Moreover, it is appropriate to include a program to strengthen the muscles as they reinforce the joint and absorb the load get minimizing stress on the joint.
Try to work both quadriceps and hamstrings, the latter are also inserted around this joint and affect its natural mechanics.
Start with isometric exercises such as squats against the wall, thigh machine or just keep the knee extended in various angles for a few seconds with a load as ballast, tension, raise a fixed object ...
Subsequently, it includes multi-joint exercises like deadlifts, squats and scissors. Reduces the degree of travel and increase the load very gradually.
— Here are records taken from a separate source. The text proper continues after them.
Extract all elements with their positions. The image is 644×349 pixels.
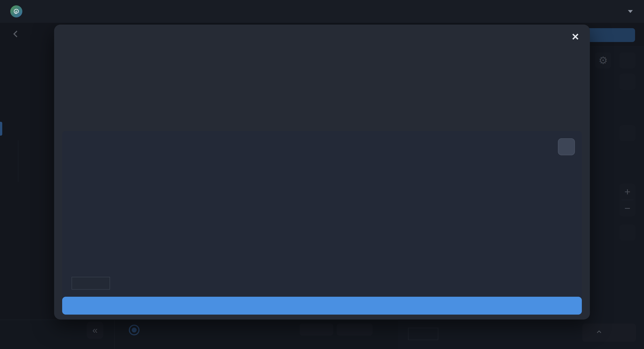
docs-book-icon[interactable] xyxy=(574,6,585,17)
chevron-down-icon xyxy=(628,10,633,13)
brand[interactable] xyxy=(10,5,26,17)
training-cap-icon[interactable] xyxy=(596,6,607,17)
user-menu[interactable] xyxy=(619,10,633,13)
download-pdf-button[interactable] xyxy=(62,297,582,315)
soilbox-logo-icon xyxy=(10,5,22,17)
export-scheme-modal: × xyxy=(54,24,590,320)
users-admin-icon[interactable] xyxy=(552,6,562,17)
top-navbar xyxy=(0,0,644,23)
sheet-preview-map[interactable] xyxy=(62,131,582,300)
close-icon[interactable]: × xyxy=(568,28,583,44)
nav-right xyxy=(552,6,633,17)
preview-scale-indicator xyxy=(72,277,110,290)
preview-layers-button[interactable] xyxy=(558,138,575,155)
app-root: ⚙ + − « xyxy=(0,0,644,349)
He works both legs, not just the injured, avoid possible imbalances.
→ That tendinitis in his Achilles

Tendinitis in the large and powerful Achilles tendon is a very common disorder in runners who train on asphalt. The tendon receives very high tensions and inflamed causing pain. Besides avoiding run by hard surfaces, it is necessary to improve mobility and strengthen muscles and connective tissue.
The first step is to eliminate stress, to this end, a fascial massage roller or ball on the back of the calf, hamstrings and plantar fascia is a very effective measure. It is essential to apply before exercise.
Subsequently, the eccentric work has proved very effective for treating chronic Achilles tendinopathy. Start with low intensity and low range, such as sitting, to keep progressing until performing standing exercises and wider ranges.